From 04a37030f44eec97aecfd5ca2ba2f38e5f74eba2 Mon Sep 17 00:00:00 2001
From: Karma Riuk <riukkarma@gmail.com>
Date: Tue, 20 May 2025 09:57:04 +0200
Subject: [PATCH] populating cache only if there is any cache

---
 pull_requests.py | 14 ++++++++------
 1 file changed, 8 insertions(+), 6 deletions(-)

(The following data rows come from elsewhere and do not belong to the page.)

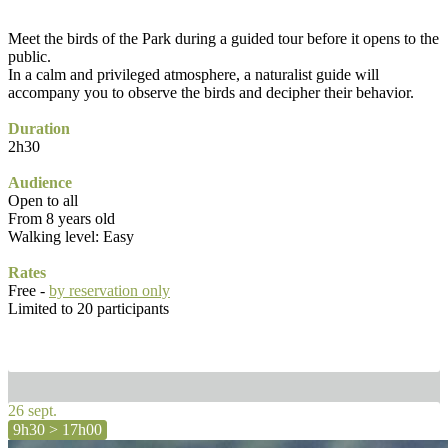
Meet the birds of the Park during a guided tour before it opens to the
public.
In a calm and privileged atmosphere, a naturalist guide will
accompany you to observe the birds and decipher their behavior.
Duration
2h30
Audience
Open to all
From 8 years old
Walking level: Easy
Rates
Free -
by reservation only
Limited to 20 participants
26 sept.
9h30 > 17h00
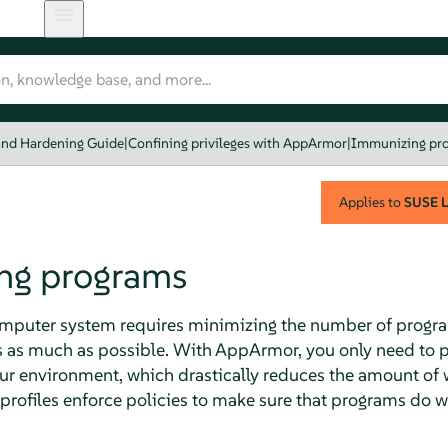
and Hardening Guide
|
Confining privileges with AppArmor
|
Immunizing pr
Applies to
SUSE L
ng programs
omputer system requires minimizing the number of progra
s as much as possible. With
AppArmor
, you only need to 
our environment, which drastically reduces the amount of
profiles enforce policies to make sure that programs do 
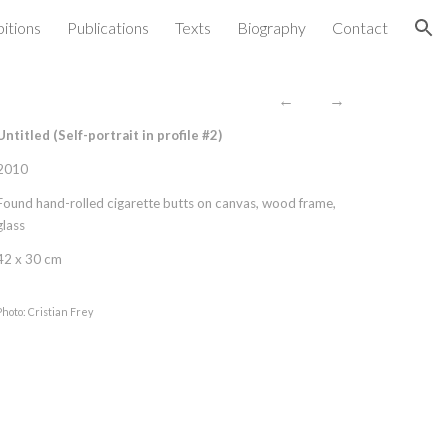
bitions
Publications
Texts
Biography
Contact
ion
←
→
Untitled (Self-portrait in profile #
2
)
2010
Found hand-rolled cigarette butts on canvas, wood frame,
glass
42 x 30 cm
Photo: Cristian Frey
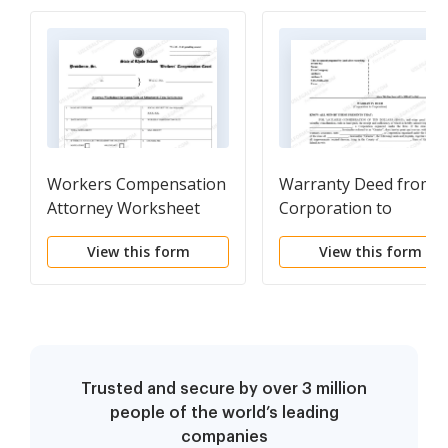
Workers Compensation
Warranty Deed from
Attorney Worksheet
Corporation to
Settlement for Lump
Corporation
View this form
View this form
Sum or Structural Type
Payments
Trusted and secure by over 3 million
people of the world’s leading
companies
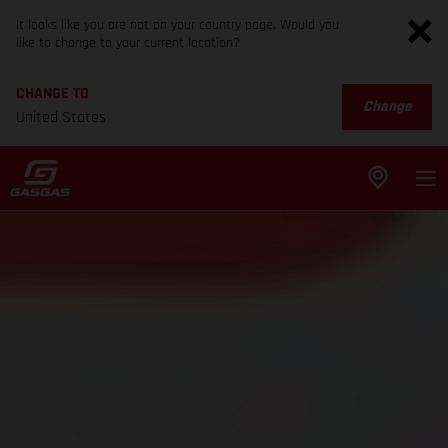
It looks like you are not on your country page. Would you
like to change to your current location?
CHANGE TO
Change
United States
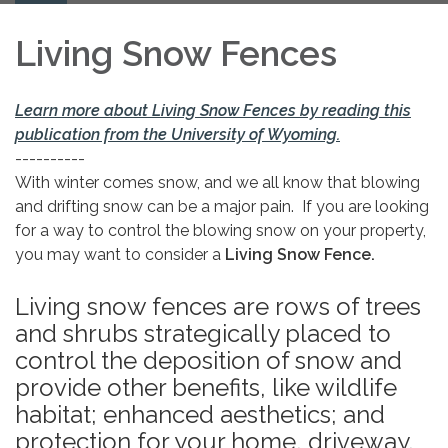
navigation
Living Snow Fences
Learn more about Living Snow Fences by reading this
publication from the University of Wyoming.
----------
With winter comes snow, and we all know that blowing
and drifting snow can be a major pain. If you are looking
for a way to control the blowing snow on your property,
you may want to consider a
Living Snow Fence.
Living snow fences are rows of trees
and shrubs strategically placed to
control the deposition of snow and
provide other benefits, like wildlife
habitat; enhanced aesthetics; and
protection for your home, driveway,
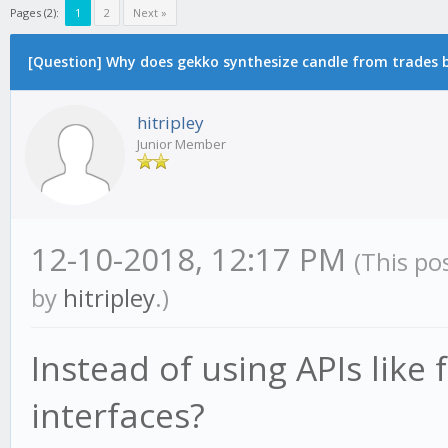
Pages (2):
1
2
Next »
[Question] Why does gekko synthesize candle from trades by
hitripley
Junior Member
12-10-2018, 12:17 PM
(This po
by
hitripley
.)
Instead of using APIs like
interfaces?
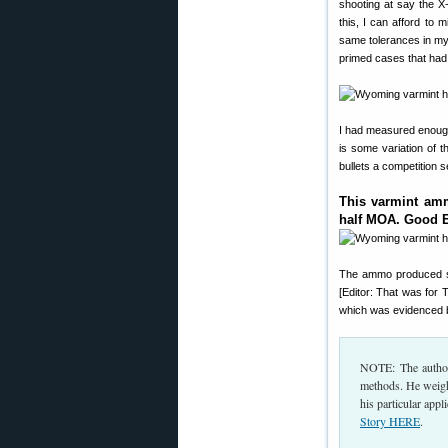
shooting at say the X
this, I can afford to 
same tolerances in my
primed cases that had 
I had measured enough
is some variation of 
bullets a competition 
This varmint amm
half MOA. Good 
The ammo produced 
[Editor: That was for
which was evidenced by
NOTE: The author
methods. He weighs
his particular appl
Story HERE
.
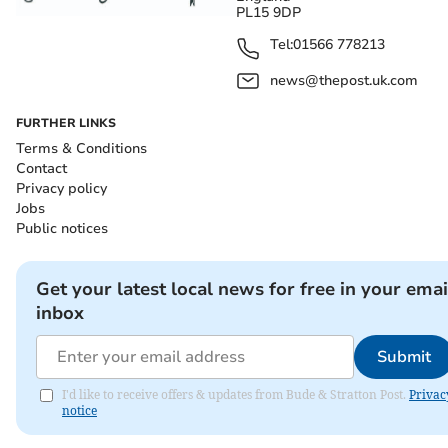
PL15 9DP
Tel:
01566 778213
news@thepost.uk.com
FURTHER LINKS
Terms & Conditions
Contact
Privacy policy
Jobs
Public notices
Get your latest local news for free in your emai
inbox
Submit
I'd like to receive offers & updates from Bude & Stratton Post.
Privac
notice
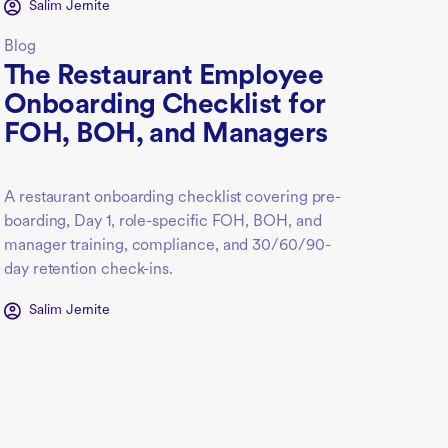
Salim Jernite
Blog
The Restaurant Employee
Onboarding Checklist for
FOH, BOH, and Managers
A restaurant onboarding checklist covering pre-
boarding, Day 1, role-specific FOH, BOH, and
manager training, compliance, and 30/60/90-
day retention check-ins.
Salim Jernite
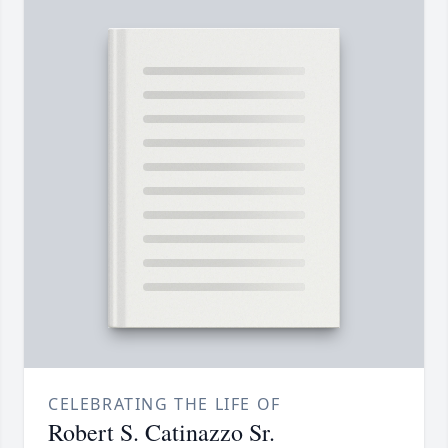
CELEBRATING THE LIFE OF
Robert S. Catinazzo Sr.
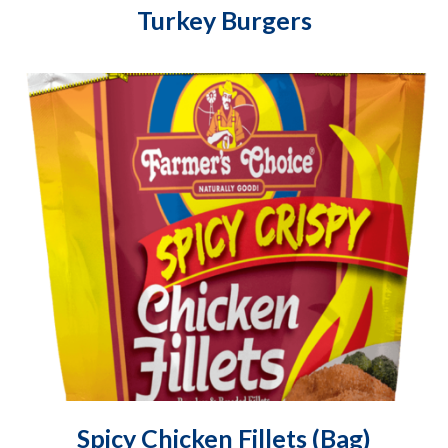
Turkey Burgers
Spicy Chicken Fillets (Bag)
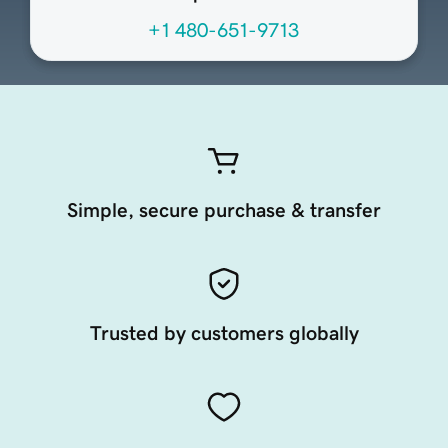
+1 480-651-9713
Simple, secure purchase & transfer
Trusted by customers globally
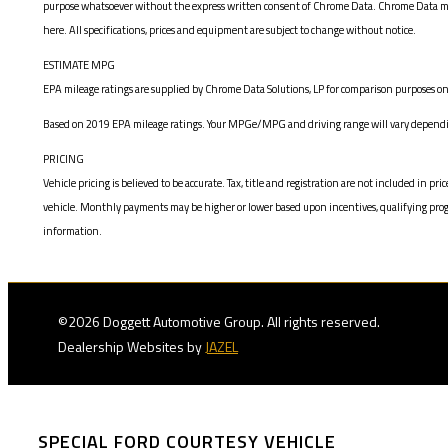
purpose whatsoever without the express written consent of Chrome Data. Chrome Data makes
here. All specifications, prices and equipment are subject to change without notice.
ESTIMATE MPG
EPA mileage ratings are supplied by Chrome Data Solutions, LP for comparison purposes onl
Based on 2019 EPA mileage ratings. Your MPGe/MPG and driving range will vary depending
PRICING
Vehicle pricing is believed to be accurate. Tax, title and registration are not included i
vehicle. Monthly payments may be higher or lower based upon incentives, qualifying program
information.
©2026 Doggett Automotive Group. All rights reserved.
Dealership Websites by
JAZEL
SPECIAL FORD COURTESY VEHICLE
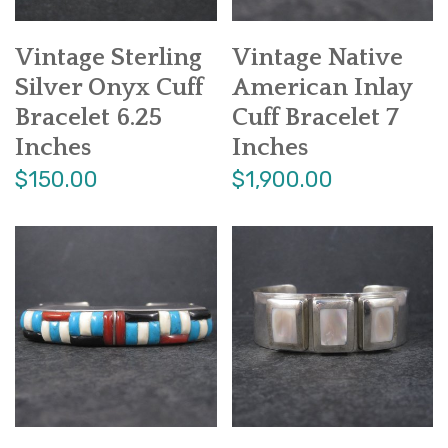
Vintage Sterling
Vintage Native
Silver Onyx Cuff
American Inlay
Bracelet 6.25
Cuff Bracelet 7
Inches
Inches
$150.00
$1,900.00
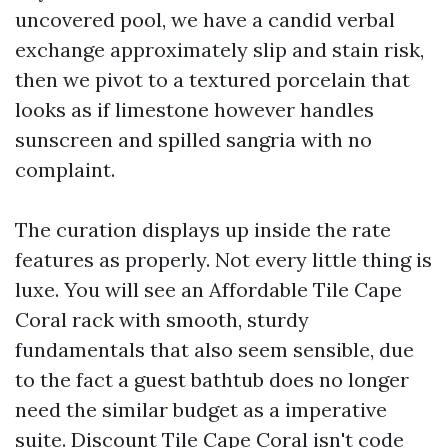
uncovered pool, we have a candid verbal
exchange approximately slip and stain risk,
then we pivot to a textured porcelain that
looks as if limestone however handles
sunscreen and spilled sangria with no
complaint.
The curation displays up inside the rate
features as properly. Not every little thing is
luxe. You will see an Affordable Tile Cape
Coral rack with smooth, sturdy
fundamentals that also seem sensible, due
to the fact a guest bathtub does no longer
need the similar budget as a imperative
suite. Discount Tile Cape Coral isn't code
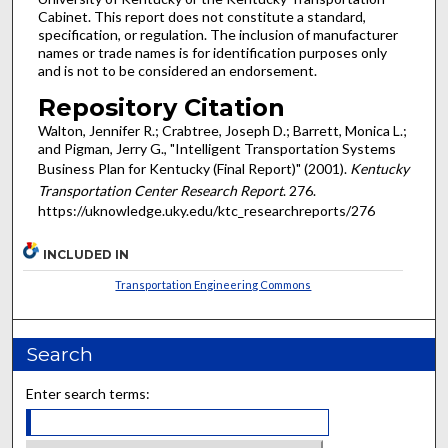
Cabinet. This report does not constitute a standard,
specification, or regulation. The inclusion of manufacturer
names or trade names is for identification purposes only
and is not to be considered an endorsement.
Repository Citation
Walton, Jennifer R.; Crabtree, Joseph D.; Barrett, Monica L.;
and Pigman, Jerry G., "Intelligent Transportation Systems
Business Plan for Kentucky (Final Report)" (2001).
Kentucky
Transportation Center Research Report
. 276.
https://uknowledge.uky.edu/ktc_researchreports/276
INCLUDED IN
Transportation Engineering Commons
Search
Enter search terms:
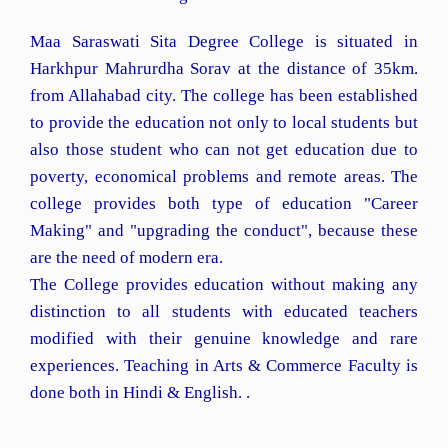
Maa Saraswati Sita Degree College is situated in
Harkhpur Mahrurdha Sorav at the distance of 35km.
from Allahabad city. The college has been established
to provide the education not only to local students but
also those student who can not get education due to
poverty, economical problems and remote areas. The
college provides both type of education "Career
Making" and "upgrading the conduct", because these
are the need of modern era.
The College provides education without making any
distinction to all students with educated teachers
modified with their genuine knowledge and rare
experiences. Teaching in Arts & Commerce Faculty is
done both in Hindi & English. .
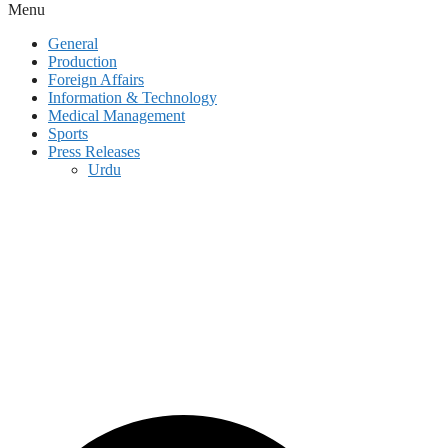
Menu
General
Production
Foreign Affairs
Information & Technology
Medical Management
Sports
Press Releases
Urdu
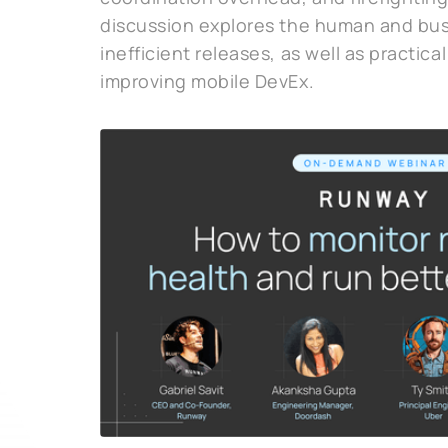
discussion explores the human and bus
inefficient releases, as well as practical
improving mobile DevEx.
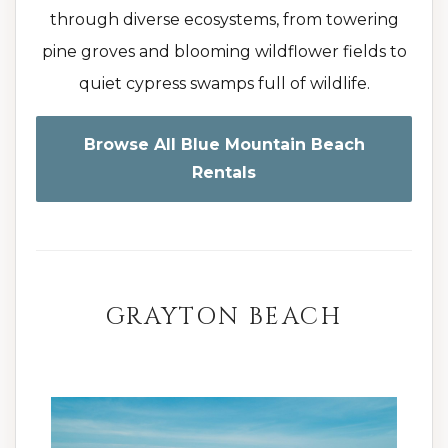
through diverse ecosystems, from towering
pine groves and blooming wildflower fields to
quiet cypress swamps full of wildlife.
Browse All Blue Mountain Beach
Rentals
GRAYTON BEACH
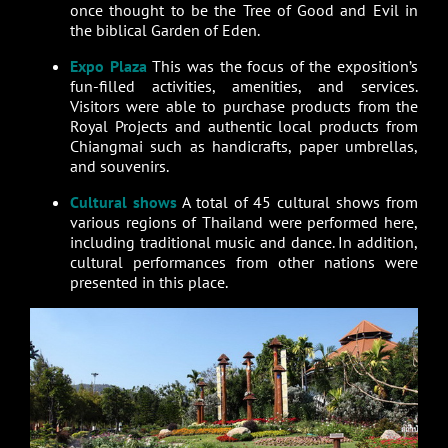
once thought to be the Tree of Good and Evil in
the biblical Garden of Eden.
Expo Plaza
This was the focus of the exposition’s
fun-filled activities, amenities, and services.
Visitors were able to purchase products from the
Royal Projects and authentic local products from
Chiangmai such as handicrafts, paper umbrellas,
and souvenirs.
Cultural shows
A total of 45 cultural shows from
various regions of Thailand were performed here,
including traditional music and dance. In addition,
cultural performances from other nations were
presented in this place.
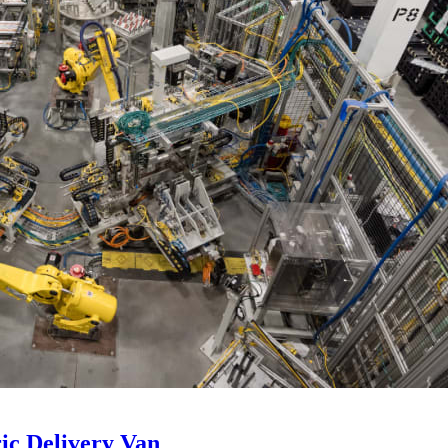
ic Delivery Van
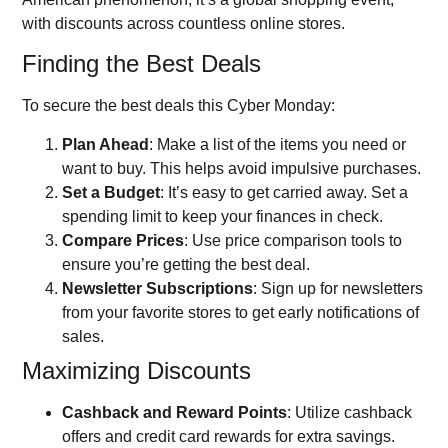
with discounts across countless online stores.
Finding the Best Deals
To secure the best deals this Cyber Monday:
Plan Ahead
: Make a list of the items you need or
want to buy. This helps avoid impulsive purchases.
Set a Budget
: It’s easy to get carried away. Set a
spending limit to keep your finances in check.
Compare Prices
: Use price comparison tools to
ensure you’re getting the best deal.
Newsletter Subscriptions
: Sign up for newsletters
from your favorite stores to get early notifications of
sales.
Maximizing Discounts
Cashback and Reward Points
: Utilize cashback
offers and credit card rewards for extra savings.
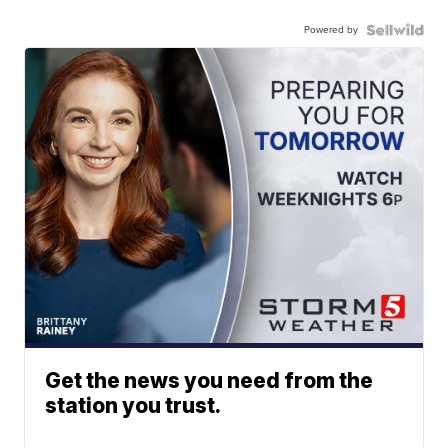
Powered by
Get the news you need from the
station you trust.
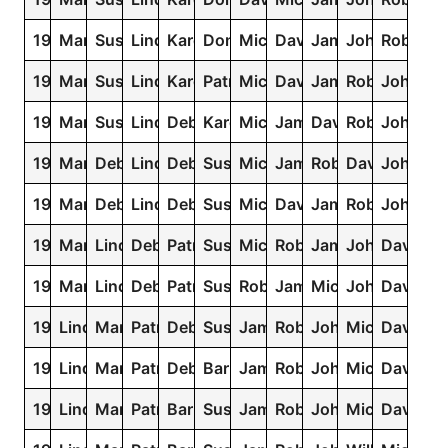
1959
Mary
Susan
Linda
Karen
Donna
Michael
David
James
John
Robert
1958
Mary
Susan
Linda
Karen
Patricia
Michael
David
James
Robert
John
1957
Mary
Susan
Linda
Debra
Karen
Michael
James
David
Robert
John
1956
Mary
Debra
Linda
Deborah
Susan
Michael
James
Robert
David
John
1955
Mary
Deborah
Linda
Debra
Susan
Michael
David
James
Robert
John
1954
Mary
Linda
Deborah
Patricia
Susan
Michael
Robert
James
John
David
1953
Mary
Linda
Deborah
Patricia
Susan
Robert
James
Michael
John
David
1952
Linda
Mary
Patricia
Deborah
Susan
James
Robert
John
Michael
David
1951
Linda
Mary
Patricia
Deborah
Barbara
James
Robert
John
Michael
David
1950
Linda
Mary
Patricia
Barbara
Susan
James
Robert
John
Michael
David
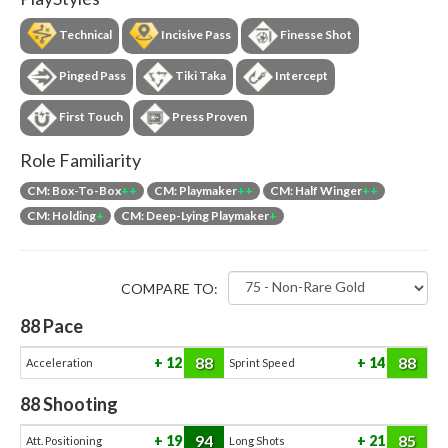
Technical
Incisive Pass
Finesse Shot
Pinged Pass
Tiki Taka
Intercept
First Touch
Press Proven
Role Familiarity
CM: Box-To-Box
++
CM: Playmaker
++
CM: Half Winger
++
CM: Holding
+
CM: Deep-Lying Playmaker
+
COMPARE TO:
88
Pace
88
88
12
14
Acceleration
Sprint Speed
88
Shooting
94
85
19
21
Att. Positioning
Long Shots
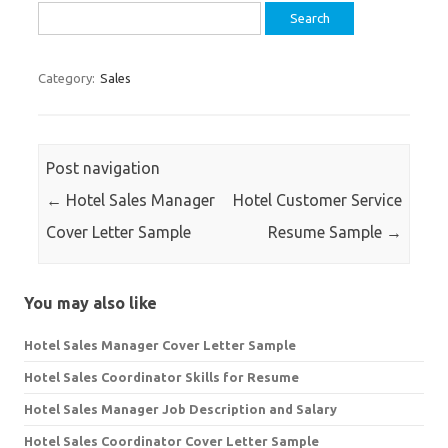
Search
for:
Category:
Sales
Post navigation
←
Hotel Sales Manager
Hotel Customer Service
Cover Letter Sample
Resume Sample
→
You may also like
Hotel Sales Manager Cover Letter Sample
Hotel Sales Coordinator Skills for Resume
Hotel Sales Manager Job Description and Salary
Hotel Sales Coordinator Cover Letter Sample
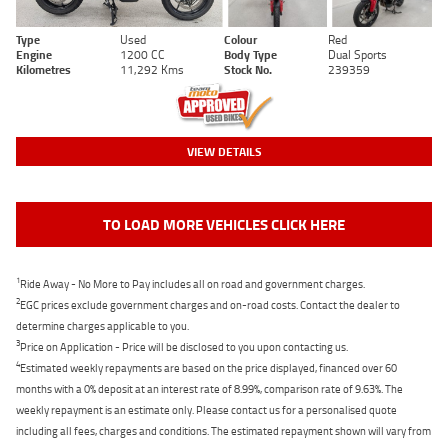
Type
Used
Colour
Red
Engine
1200 CC
Body Type
Dual Sports
Kilometres
11,292 Kms
Stock No.
239359
VIEW DETAILS
TO LOAD MORE VEHICLES CLICK HERE
1
Ride Away - No More to Pay includes all on road and government charges.
2
EGC prices exclude government charges and on-road costs. Contact the dealer to
determine charges applicable to you.
3
Price on Application - Price will be disclosed to you upon contacting us.
4
Estimated weekly repayments are based on the price displayed, financed over 60
months with a 0% deposit at an interest rate of 8.99%, comparison rate of 9.63%. The
weekly repayment is an estimate only. Please contact us for a personalised quote
including all fees, charges and conditions. The estimated repayment shown will vary from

diff --git a/pull_requests.py b/pull_requests.py
index 8af69e3..7f76f94 100644
--- a/pull_requests.py
+++ b/pull_requests.py
@@ -454,9 +454,10 @@ def process_repos_parallel(
         archive_destination: Directory for archives
         cache: Optional cache of previously processed PR entries
     """
-    for pr2entry in tqdm(cache.values(), desc="Adding cache in dataset"):
-        dataset.entries.extend(pr2entry.values())
-    dataset.to_json(args.output)
+    if len(cache) > 0:
+        for pr2entry in tqdm(list(cache.values()), desc="Adding cache in dataset"):
+            dataset.entries.extend(pr2entry.values())
+        dataset.to_json(args.output)
 
     repo_names = df["name"]
     free_positions = list(range(1, n_workers + 1))
@@ -529,9 +530,10 @@ def process_repos(
         Passing it by reference in order have the latest information, in case of an error
     verbose (bool): Whether to be verbose or not
     """
-    for pr2entry in tqdm(cache.values(), desc="Adding cache in dataset"):
-        dataset.entries.extend(pr2entry.values())
-    dataset.to_json(args.output)
+    if len(cache) > 0:
+        for pr2entry in tqdm(list(cache.values()), desc="Adding cache in dataset"):
+            dataset.entries.extend(pr2entry.values())
+        dataset.to_json(args.output)
 
     with tqdm(total=len(df), desc="Processing repos") as pbar:
         for _, row in df.iterrows():